Weekly Highlights

Clever Words Minus Social Protection Won’t Address Needs of the People

We have witnessed the devastating consequences of Covid-19 over the last two years. There has been a shocking number of deaths, job losses, suicides and poverty. 


The victims of the pandemic are the B40 and lower M40 communities plus micro businesses, whose financial status is significantly worse off compared to 2019.


But have we addressed these crucial issues in the 12th Malaysia Plan? Definitely not but it certainly reveals a remarkable story of tone-deaf politicians who still believe they can gloss over facts with cute words and get away with it. 


The Prime Minister, Ismail Sabri, in his speech focused on the concept of Keluarga Malaysia and Shared Prosperity. But stopped short of outlining how poor Malaysians could benefit from this prosperity.

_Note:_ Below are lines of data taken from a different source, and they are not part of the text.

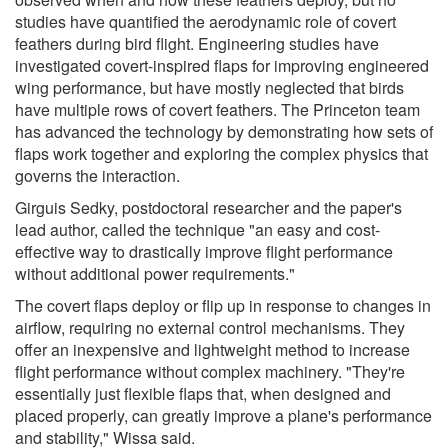
studies have quantified the aerodynamic role of covert
feathers during bird flight. Engineering studies have
investigated covert-inspired flaps for improving engineered
wing performance, but have mostly neglected that birds
have multiple rows of covert feathers. The Princeton team
has advanced the technology by demonstrating how sets of
flaps work together and exploring the complex physics that
governs the interaction.
Girguis Sedky, postdoctoral researcher and the paper's
lead author, called the technique "an easy and cost-
effective way to drastically improve flight performance
without additional power requirements."
The covert flaps deploy or flip up in response to changes in
airflow, requiring no external control mechanisms. They
offer an inexpensive and lightweight method to increase
flight performance without complex machinery. "They're
essentially just flexible flaps that, when designed and
placed properly, can greatly improve a plane's performance
and stability," Wissa said.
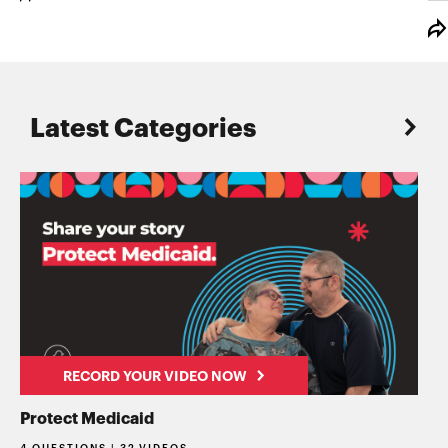
Latest Categories
RECORD YOUR VIDEO NOW
Protect Medicaid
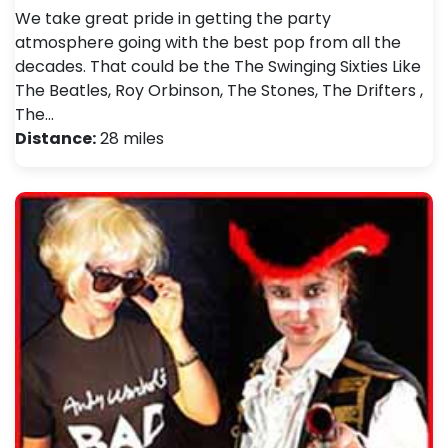
We take great pride in getting the party
atmosphere going with the best pop from all the
decades. That could be the The Swinging Sixties Like
The Beatles, Roy Orbinson, The Stones, The Drifters ,
The…
Distance:
28 miles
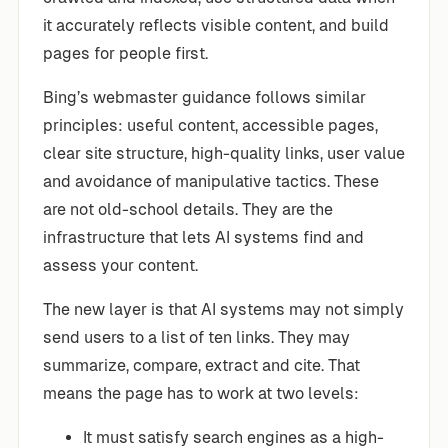
it accurately reflects visible content, and build
pages for people first.
Bing’s webmaster guidance follows similar
principles: useful content, accessible pages,
clear site structure, high-quality links, user value
and avoidance of manipulative tactics. These
are not old-school details. They are the
infrastructure that lets AI systems find and
assess your content.
The new layer is that AI systems may not simply
send users to a list of ten links. They may
summarize, compare, extract and cite. That
means the page has to work at two levels:
It must satisfy search engines as a high-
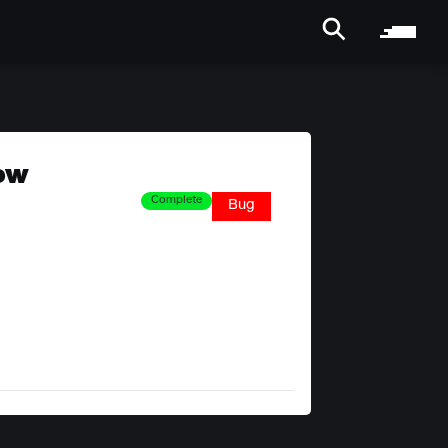
how
Complete
Bug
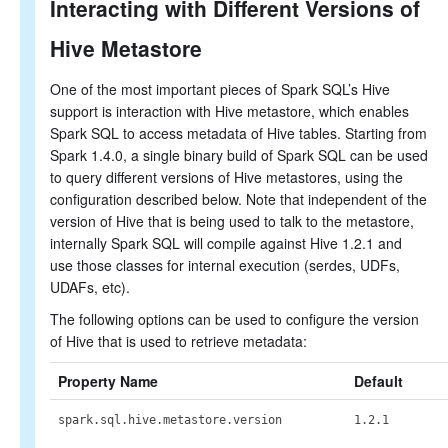
Interacting with Different Versions of
Hive Metastore
One of the most important pieces of Spark SQL’s Hive
support is interaction with Hive metastore, which enables
Spark SQL to access metadata of Hive tables. Starting from
Spark 1.4.0, a single binary build of Spark SQL can be used
to query different versions of Hive metastores, using the
configuration described below. Note that independent of the
version of Hive that is being used to talk to the metastore,
internally Spark SQL will compile against Hive 1.2.1 and
use those classes for internal execution (serdes, UDFs,
UDAFs, etc).
The following options can be used to configure the version
of Hive that is used to retrieve metadata:
Property Name
Default
spark.sql.hive.metastore.version
1.2.1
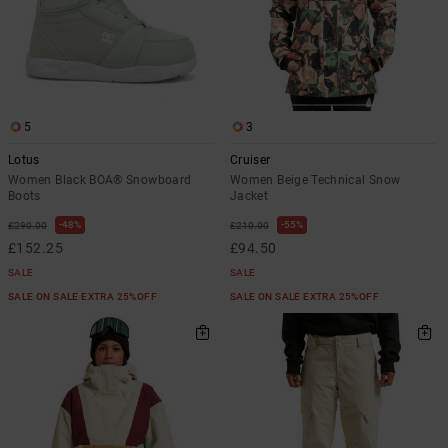
5
3
Lotus
Cruiser
Women Black BOA® Snowboard
Women Beige Technical Snow
Boots
Jacket
48%
55%
£290.00
£210.00
£152.25
£94.50
SALE
SALE
SALE ON SALE EXTRA 25%OFF
SALE ON SALE EXTRA 25%OFF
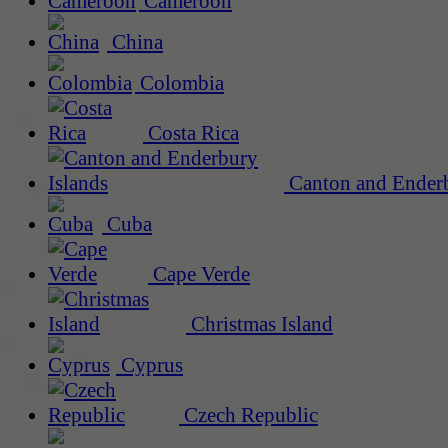
Cameroon
China
Colombia
Costa Rica
Canton and Enderb
Cuba
Cape Verde
Christmas Island
Cyprus
Czech Republic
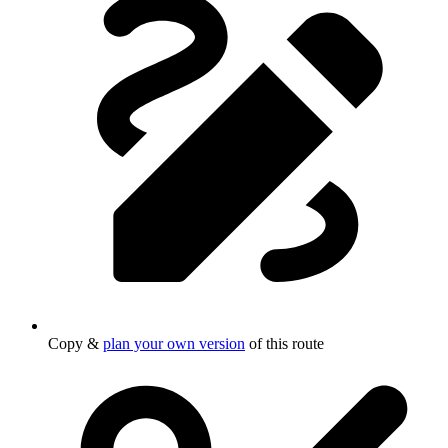
Copy &
plan your own version
of this route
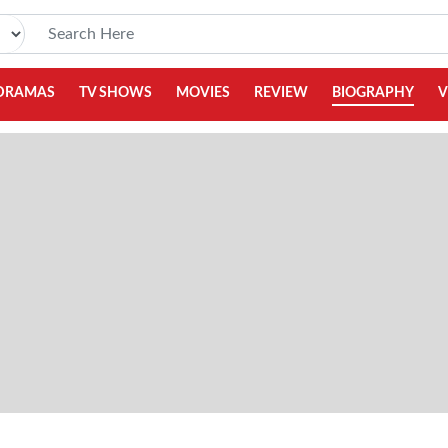
DRAMAS
TV SHOWS
MOVIES
REVIEW
BIOGRAPHY
V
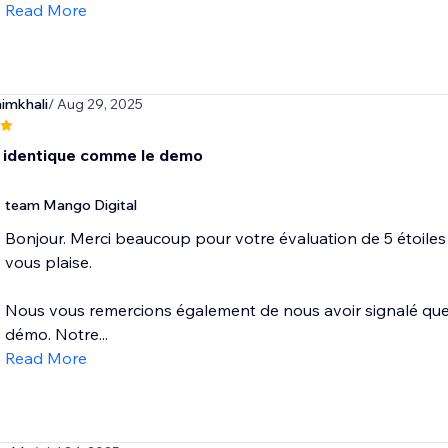
Read More
imkhali
/ Aug 29, 2025
s identique comme le demo
team Mango Digital
Bonjour. Merci beaucoup pour votre évaluation de 5 étoiles
vous plaise.
Nous vous remercions également de nous avoir signalé que l'
démo. Notre...
Read More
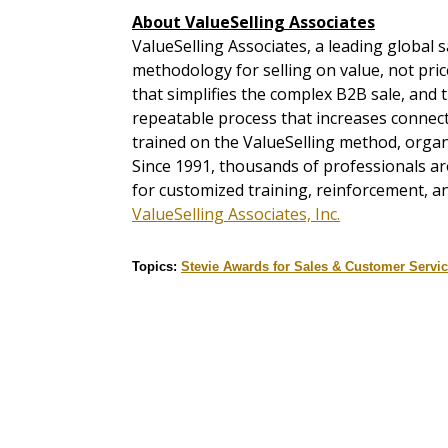
About ValueSelling Associates
ValueSelling Associates, a leading global s
methodology for selling on value, not pr
that simplifies the complex B2B sale, an
repeatable process that increases connect
trained on the ValueSelling method, organ
Since 1991, thousands of professionals a
for customized training, reinforcement, an
ValueSelling Associates, Inc.
Topics:
Stevie Awards for Sales & Customer Servi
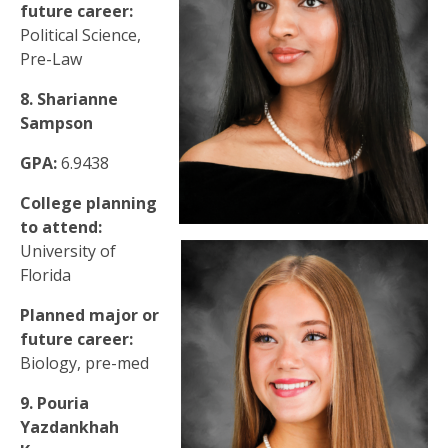
future career:
Political Science,
Pre-Law
8. Sharianne
Sampson
GPA:
6.9438
College planning
to attend:
University of
Florida
Planned major or
future career:
Biology, pre-med
9. Pouria
Yazdankhah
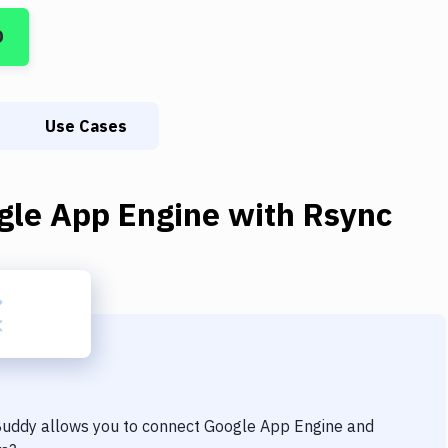
D
Use Cases
gle App Engine
with
Rsync
 Buddy allows you to connect
Google App Engine
and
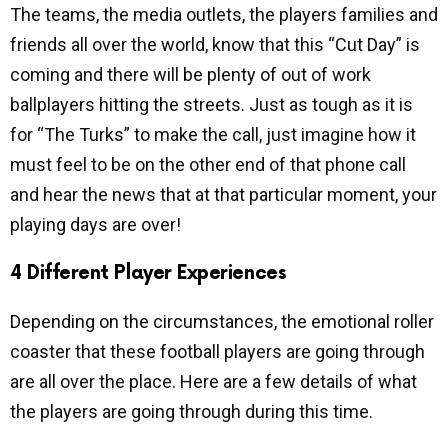
The teams, the media outlets, the players families and
friends all over the world, know that this “Cut Day” is
coming and there will be plenty of out of work
ballplayers hitting the streets. Just as tough as it is
for “The Turks” to make the call, just imagine how it
must feel to be on the other end of that phone call
and hear the news that at that particular moment, your
playing days are over!
4 Different Player Experiences
Depending on the circumstances, the emotional roller
coaster that these football players are going through
are all over the place. Here are a few details of what
the players are going through during this time.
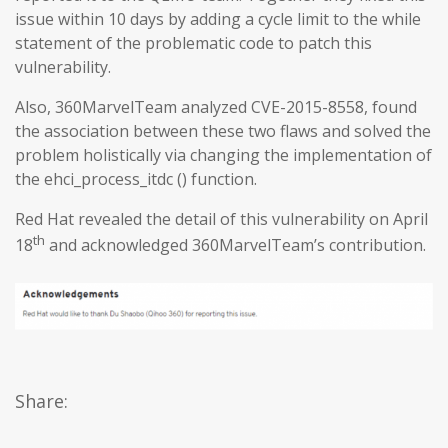
issue within 10 days by adding a cycle limit to the while
statement of the problematic code to patch this
vulnerability.
Also, 360MarvelTeam analyzed CVE-2015-8558, found
the association between these two flaws and solved the
problem holistically via changing the implementation of
the ehci_process_itdc () function.
Red Hat revealed the detail of this vulnerability on April
th
18
and acknowledged 360MarvelTeam’s contribution.
Share:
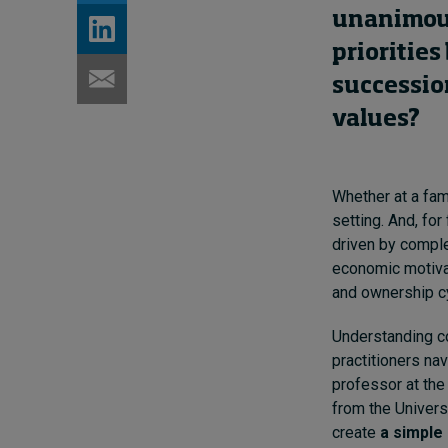
unanimous 
prioritie
successio
values?
Whether at a fami
setting. And, for
driven by comple
economic motivat
and ownership c
Understanding co
practitioners na
professor at th
from the Univers
create
a simple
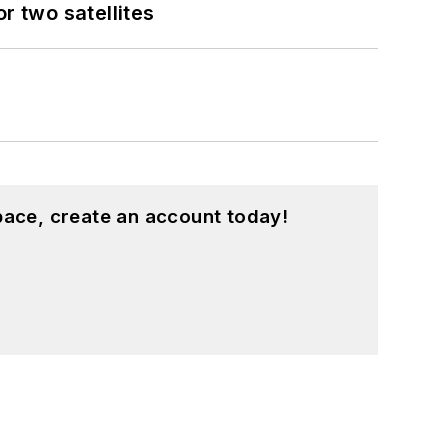
 two satellites
pace, create an account today!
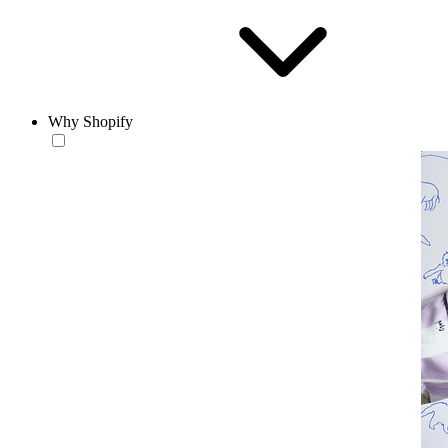
Why Shopify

In the last two years, the country’s social protection system was inadequate and ineffective in responding to job losses, loss of livelihood and income during the pandemic.


A little bit of research would have shown that some 580,000 M40 households slipped into the B40 category. The income distribution for these two groups declined while the rich (T20 group) saw an increment of 0.4 percentage, owning 47.2 per cent of total income. 


Workers were forced to withdraw from their EPF savings as part of government efforts to supplement their income during the crisis. Employees Provident Fund says that 46% or 7.32 million EPF members below the age of 55 have less than RM10,000 in their accounts. UNICEF’s ‘Families on the Edge’ reported that low-income families had to cut down on food intake due to job losses and as income dropped.

A good number had to manage with fried rice with eggs. 

Data from the Department of Statistics Malaysia shows that, in the second quarter of 2021 about 143,500 in the 45-64 age group lost their jobs.

And 283,000 between the ages of 15-24 became unemployed in the same period.  Despite such gloom the 12th Malaysia Plan, which is a comprehensive outline of government development policies and strategies, has failed to re-think social protection and make it the key policy to drive the nation forward to ‘build back better’ in a post Covid-19 environment. 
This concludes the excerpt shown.